Thursday, September 15, 2011

Supply Chain Management: The Next Big Thing?

Hiring Is Strong For Supply-Chain Managers And Salaries Are Rising. No Surprise That It's An Increasingly Popular MBA Option

Sarah DiPietro is a bargain hunter. The 21-year-old Lansing (Mich.) native says she analyzes all her purchasing possibilities in search of the best deals. So when it came time to narrow down her general business focus at Michigan State University's Broad College of Business, she gravitated toward the one undergraduate business major that would allow her to indulge her inner haggler: supply chain management.

Supply chain management—the acquisition of parts and raw materials, from purchasing to delivery—is not one of the classic B-school majors, for either undergraduates or MBAs. But job openings, comfortable salaries, and the prospect for advancement have caused the academic community to take notice, with more students majoring in the subject and more programs offering courses and concentrations in it. With such companies as H.J. Heinz (HNZ) and AnnTaylor Stores (ANN) creating C-level supply chain positions in the past few years, more students are seeing career possibilities in the major.

"Businesses don't compete; supply chains compete," says William Verdini, an associate professor and chairman of the Supply Chain Management Dept. at Arizona State University's Carey School of Business. "Now, supply chain officers are getting in on the strategic decisions that are being made."

TURNING STUDENTS AWAY

Many of the current supply chain managers are transplants from other parts of their companies, with no formal schooling in the discipline, says Verdini. But a wave of interest in supply chain management at colleges all over the country will change that. Leigh University's College of Business and Economics is reporting the most undergraduate SCM majors in the program's 10-year history. One of the major's required courses, Supply and Cost Management, ended up turning students away when it was capped at 45 students last semester. The course's previous enrollment high, in 2007, was 27 students. SCM has even piqued the interest of accounting students to the point that North Carolina State University's Poole College of Management is exploring the possibility of establishing a supply chain concentration within its undergraduate accounting program.
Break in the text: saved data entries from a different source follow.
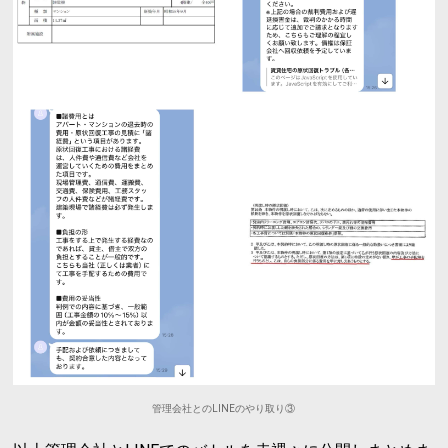
管理会社とのLINEのやり取り③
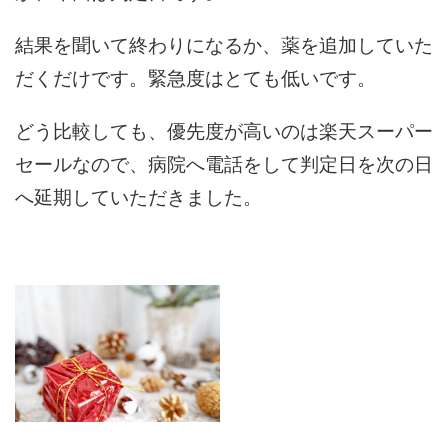
結果を聞いて終わりになるか、薬を追加していた
だくだけです。緊急度はとても低いです。
どう比較しても、優先度が高いのは楽天スーパー
セールなので、病院へ電話をして判定日を次の日
へ延期していただきました。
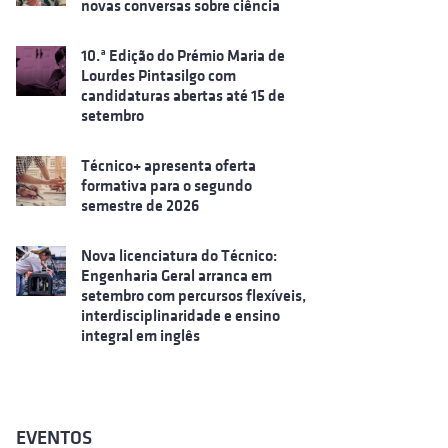
novas conversas sobre ciência
10.ª Edição do Prémio Maria de
Lourdes Pintasilgo com
candidaturas abertas até 15 de
setembro
Técnico+ apresenta oferta
formativa para o segundo
semestre de 2026
Nova licenciatura do Técnico:
Engenharia Geral arranca em
setembro com percursos flexíveis,
interdisciplinaridade e ensino
integral em inglês
EVENTOS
The number of freshman supply chain majors at the Carey School has doubled since the 2007-08 academic year. This year, there were 211 senior majors and 18 freshman majors.
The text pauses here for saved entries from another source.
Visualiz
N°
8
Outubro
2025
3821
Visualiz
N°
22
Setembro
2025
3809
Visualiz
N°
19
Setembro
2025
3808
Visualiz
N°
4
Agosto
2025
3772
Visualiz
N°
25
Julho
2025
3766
According to the Association to Advance Collegiate Schools of Business (AACSB), the number of undergraduate SCM programs has increased 25 percent since 2006. Almost half that jump happened during the 2009-10 school year.

LOTS OF JOB POSSIBILITIES

Why the surge in interest? For one, supply chain jobs are available out there. According to a survey by the National Association of Colleges & Employers, only 45.4 percent of business administration majors and 46.9 percent of accounting majors from the Class of 2010 job applicants received at least one offer. At Carey, 64 percent of undergraduate supply chain majors surveyed who graduated in December 2009 and May 2010 reported having a job at graduation.

Supply chain management majors and MBAs are in demand. Carey reports a 100 percent placement rate for the supply chain MBAs who graduated in May, compared with 75 percent for marketing students. This year, more than 40 companies recruited Carey MBA grads specifically for supply chain jobs, and the biyearly SCM career fairs at Penn State University's Smeal College of Business attract more than 60 different employers.
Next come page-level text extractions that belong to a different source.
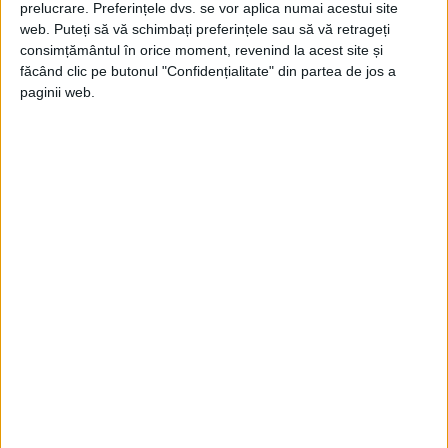
prelucrare. Preferințele dvs. se vor aplica numai acestui site
web. Puteți să vă schimbați preferințele sau să vă retrageți
consimțământul în orice moment, revenind la acest site și
făcând clic pe butonul "Confidențialitate" din partea de jos a
paginii web.
Din nefericire, prima criză a petrolului
izbucnește în octombrie 1973 și duce la o
scumpire puternică a kerosenului și la
falimentul a numeroase companii aeriene.
Diverse companii din lume comandaseră
până atunci 70 de aparate Concorde. Criza
le face să își anuleze toate comenzile.
În disperare de cauză, Parisul și Londra își
obligă companiile lor naționale, Air France
și BOAC (viitoare British Airways) să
Salaries are another draw. The Institute for Supply Chain Management's 2011 survey shows that the average salary for supply chain management professionals is $103,664, up from $98,200 a year earlier. The average entry-level professional supply management salary is about $49,500, but the average salary of those with five or fewer years of experience is $83,689, up from $72,908 in 2010, an increase of nearly 15 percent.

Those were some of the reasons that drew DiPietro to the field. She is spending the summer interning in Minnesota at 3M (MMM), the maker of Scotch tape and Post-its. "Everything has to come from somewhere, and someone has to organize it," she says. And as long as they do, the world will need supply chain managers to make it happen.